■ **INFORMATION GIVEN**
____________________

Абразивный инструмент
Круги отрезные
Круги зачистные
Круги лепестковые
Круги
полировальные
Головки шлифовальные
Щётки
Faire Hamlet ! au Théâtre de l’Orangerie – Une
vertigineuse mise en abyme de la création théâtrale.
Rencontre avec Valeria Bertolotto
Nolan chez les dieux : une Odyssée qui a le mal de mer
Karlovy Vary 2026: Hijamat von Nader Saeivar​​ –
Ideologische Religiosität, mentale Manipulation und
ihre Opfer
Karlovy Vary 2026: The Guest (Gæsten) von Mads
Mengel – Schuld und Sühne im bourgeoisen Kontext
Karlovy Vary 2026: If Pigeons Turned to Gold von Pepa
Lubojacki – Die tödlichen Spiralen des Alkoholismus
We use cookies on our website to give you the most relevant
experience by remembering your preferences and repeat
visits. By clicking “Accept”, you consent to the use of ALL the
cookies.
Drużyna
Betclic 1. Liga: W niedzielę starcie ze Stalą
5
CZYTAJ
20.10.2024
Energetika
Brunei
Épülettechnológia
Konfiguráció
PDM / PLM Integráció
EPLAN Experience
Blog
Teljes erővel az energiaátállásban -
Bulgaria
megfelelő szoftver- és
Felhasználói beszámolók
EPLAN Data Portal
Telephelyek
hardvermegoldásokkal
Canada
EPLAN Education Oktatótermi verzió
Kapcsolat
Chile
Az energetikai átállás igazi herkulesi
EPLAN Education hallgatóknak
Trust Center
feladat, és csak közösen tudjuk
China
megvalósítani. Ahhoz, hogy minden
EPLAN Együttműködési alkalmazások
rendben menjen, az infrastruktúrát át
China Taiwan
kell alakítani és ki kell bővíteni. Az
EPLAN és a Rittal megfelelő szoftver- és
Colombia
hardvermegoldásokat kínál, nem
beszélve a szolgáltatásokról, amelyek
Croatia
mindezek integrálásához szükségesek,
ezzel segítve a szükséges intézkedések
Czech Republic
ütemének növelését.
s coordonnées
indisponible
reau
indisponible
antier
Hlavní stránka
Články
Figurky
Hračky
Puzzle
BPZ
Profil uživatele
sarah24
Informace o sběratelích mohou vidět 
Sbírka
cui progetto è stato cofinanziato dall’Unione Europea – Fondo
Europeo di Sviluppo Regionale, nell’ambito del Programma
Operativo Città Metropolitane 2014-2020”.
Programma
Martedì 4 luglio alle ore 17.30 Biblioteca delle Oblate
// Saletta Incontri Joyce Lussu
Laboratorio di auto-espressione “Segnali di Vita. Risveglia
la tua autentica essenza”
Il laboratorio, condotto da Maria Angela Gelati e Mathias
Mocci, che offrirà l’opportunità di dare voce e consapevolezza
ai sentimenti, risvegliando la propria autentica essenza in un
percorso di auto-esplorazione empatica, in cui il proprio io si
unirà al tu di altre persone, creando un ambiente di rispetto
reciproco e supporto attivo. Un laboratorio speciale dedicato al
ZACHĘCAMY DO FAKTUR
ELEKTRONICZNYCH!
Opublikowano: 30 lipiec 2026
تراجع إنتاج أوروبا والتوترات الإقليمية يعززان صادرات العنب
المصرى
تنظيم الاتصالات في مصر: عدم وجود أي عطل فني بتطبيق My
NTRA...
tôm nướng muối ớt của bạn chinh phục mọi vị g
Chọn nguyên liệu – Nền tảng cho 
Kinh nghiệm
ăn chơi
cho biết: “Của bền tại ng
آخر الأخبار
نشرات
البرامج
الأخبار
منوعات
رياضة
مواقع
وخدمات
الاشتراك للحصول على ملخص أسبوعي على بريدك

____________________

■ **AIM OF THE TASK**
Count the lines in the records above that contain the word "Karlovy", and give only that number.

■ **SOLUTION TO THIS PROBLEM**
3